• [Try it]
Images in the records should be skipped while the rest is transcribed verbatim.
─── Provided information
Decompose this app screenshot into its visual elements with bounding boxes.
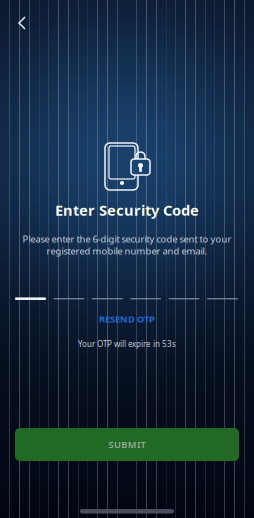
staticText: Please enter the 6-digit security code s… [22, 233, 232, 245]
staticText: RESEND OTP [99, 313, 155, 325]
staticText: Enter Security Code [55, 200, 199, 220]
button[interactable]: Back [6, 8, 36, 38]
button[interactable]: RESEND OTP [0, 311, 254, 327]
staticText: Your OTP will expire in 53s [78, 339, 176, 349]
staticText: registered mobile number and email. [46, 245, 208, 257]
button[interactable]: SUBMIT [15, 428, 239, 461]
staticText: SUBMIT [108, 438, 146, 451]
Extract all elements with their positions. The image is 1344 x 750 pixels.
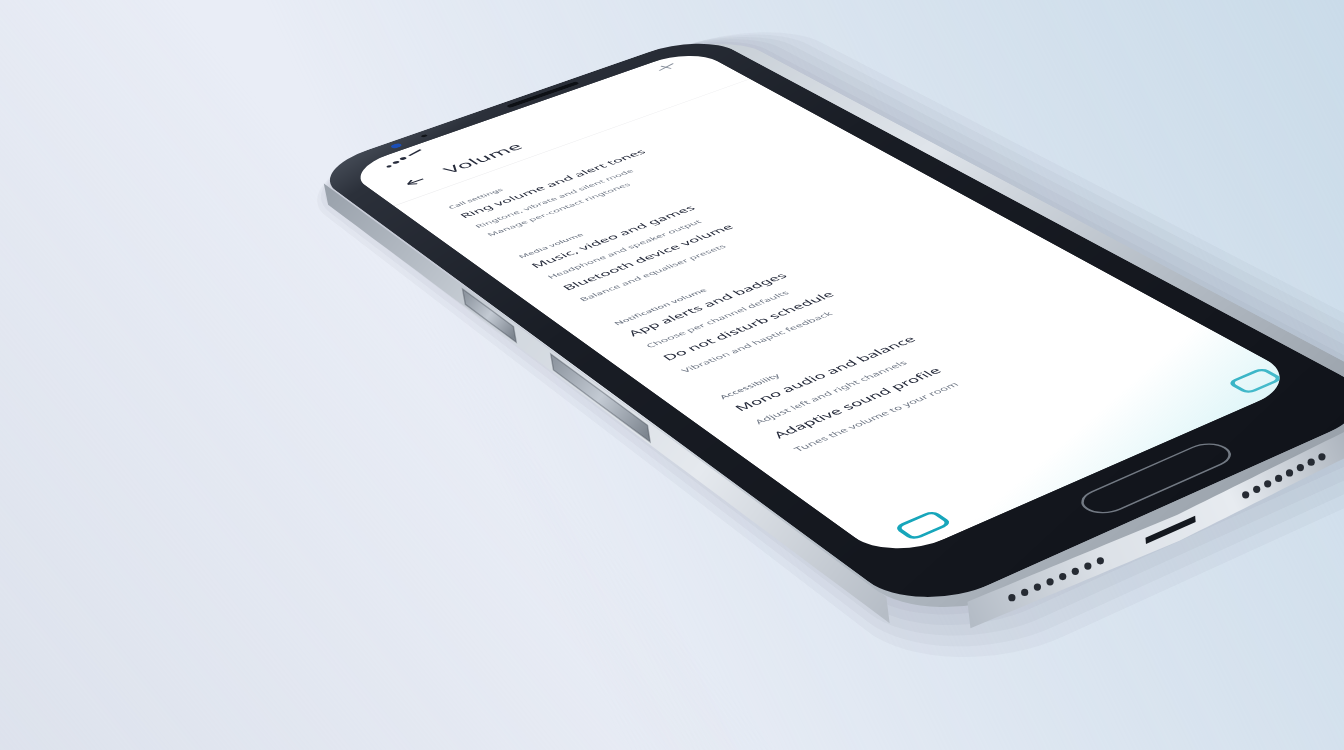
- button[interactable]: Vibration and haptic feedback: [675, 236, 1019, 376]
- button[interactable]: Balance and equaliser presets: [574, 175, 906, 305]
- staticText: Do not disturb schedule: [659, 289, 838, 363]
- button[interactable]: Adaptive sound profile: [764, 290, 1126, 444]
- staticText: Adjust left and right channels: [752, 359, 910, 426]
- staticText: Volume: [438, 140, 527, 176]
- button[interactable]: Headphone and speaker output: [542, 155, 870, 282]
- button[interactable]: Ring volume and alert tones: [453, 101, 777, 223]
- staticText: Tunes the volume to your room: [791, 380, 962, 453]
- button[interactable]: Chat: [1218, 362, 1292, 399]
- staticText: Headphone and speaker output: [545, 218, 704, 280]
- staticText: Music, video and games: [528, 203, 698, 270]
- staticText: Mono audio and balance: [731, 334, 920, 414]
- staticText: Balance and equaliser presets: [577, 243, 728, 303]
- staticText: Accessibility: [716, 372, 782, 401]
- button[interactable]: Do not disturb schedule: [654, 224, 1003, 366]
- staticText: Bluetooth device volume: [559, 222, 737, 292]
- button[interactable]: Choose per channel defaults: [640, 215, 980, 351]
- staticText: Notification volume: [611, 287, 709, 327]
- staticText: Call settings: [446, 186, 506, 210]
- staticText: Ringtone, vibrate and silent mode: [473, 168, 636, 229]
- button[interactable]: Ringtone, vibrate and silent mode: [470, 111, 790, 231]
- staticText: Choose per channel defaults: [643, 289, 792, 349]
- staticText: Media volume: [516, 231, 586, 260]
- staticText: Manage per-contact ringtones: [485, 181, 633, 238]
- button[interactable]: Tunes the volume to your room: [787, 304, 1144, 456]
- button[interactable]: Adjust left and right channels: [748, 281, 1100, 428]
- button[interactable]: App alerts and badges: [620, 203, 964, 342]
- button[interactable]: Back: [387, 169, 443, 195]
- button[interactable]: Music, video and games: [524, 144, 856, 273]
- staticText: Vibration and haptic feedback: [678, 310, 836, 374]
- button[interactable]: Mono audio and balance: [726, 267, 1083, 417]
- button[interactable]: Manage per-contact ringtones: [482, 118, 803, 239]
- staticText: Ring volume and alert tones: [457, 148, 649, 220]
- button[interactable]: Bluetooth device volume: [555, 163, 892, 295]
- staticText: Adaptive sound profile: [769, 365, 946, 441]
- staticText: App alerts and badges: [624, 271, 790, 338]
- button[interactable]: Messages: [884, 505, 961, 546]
──────
• [Task response]
Decompose this app screenshot into its visual elements with bounding boxes.
staticText: Please enter the 6-digit security code s… [22, 233, 232, 245]
staticText: RESEND OTP [99, 313, 155, 325]
staticText: Enter Security Code [55, 200, 199, 220]
button[interactable]: Back [6, 8, 36, 38]
button[interactable]: RESEND OTP [0, 311, 254, 327]
staticText: Your OTP will expire in 53s [78, 339, 176, 349]
staticText: registered mobile number and email. [46, 245, 208, 257]
button[interactable]: SUBMIT [15, 428, 239, 461]
staticText: SUBMIT [108, 438, 146, 451]
Extract all elements with their positions. The image is 1344 x 750 pixels.
- button[interactable]: Vibration and haptic feedback: [675, 236, 1019, 376]
- button[interactable]: Balance and equaliser presets: [574, 175, 906, 305]
- staticText: Do not disturb schedule: [659, 289, 838, 363]
- button[interactable]: Adaptive sound profile: [764, 290, 1126, 444]
- staticText: Adjust left and right channels: [752, 359, 910, 426]
- staticText: Volume: [438, 140, 527, 176]
- button[interactable]: Headphone and speaker output: [542, 155, 870, 282]
- button[interactable]: Ring volume and alert tones: [453, 101, 777, 223]
- staticText: Tunes the volume to your room: [791, 380, 962, 453]
- button[interactable]: Chat: [1218, 362, 1292, 399]
- staticText: Headphone and speaker output: [545, 218, 704, 280]
- staticText: Music, video and games: [528, 203, 698, 270]
- staticText: Mono audio and balance: [731, 334, 920, 414]
- staticText: Balance and equaliser presets: [577, 243, 728, 303]
- staticText: Accessibility: [716, 372, 782, 401]
- button[interactable]: Do not disturb schedule: [654, 224, 1003, 366]
- staticText: Bluetooth device volume: [559, 222, 737, 292]
- button[interactable]: Choose per channel defaults: [640, 215, 980, 351]
- staticText: Notification volume: [611, 287, 709, 327]
- staticText: Call settings: [446, 186, 506, 210]
- staticText: Ringtone, vibrate and silent mode: [473, 168, 636, 229]
- button[interactable]: Ringtone, vibrate and silent mode: [470, 111, 790, 231]
- staticText: Choose per channel defaults: [643, 289, 792, 349]
- staticText: Media volume: [516, 231, 586, 260]
- staticText: Manage per-contact ringtones: [485, 181, 633, 238]
- button[interactable]: Tunes the volume to your room: [787, 304, 1144, 456]
- button[interactable]: Adjust left and right channels: [748, 281, 1100, 428]
- button[interactable]: App alerts and badges: [620, 203, 964, 342]
- button[interactable]: Back: [387, 169, 443, 195]
- button[interactable]: Music, video and games: [524, 144, 856, 273]
- staticText: Vibration and haptic feedback: [678, 310, 836, 374]
- button[interactable]: Mono audio and balance: [726, 267, 1083, 417]
- button[interactable]: Manage per-contact ringtones: [482, 118, 803, 239]
- staticText: Ring volume and alert tones: [457, 148, 649, 220]
- button[interactable]: Bluetooth device volume: [555, 163, 892, 295]
- staticText: Adaptive sound profile: [769, 365, 946, 441]
- staticText: App alerts and badges: [624, 271, 790, 338]
- button[interactable]: Messages: [884, 505, 961, 546]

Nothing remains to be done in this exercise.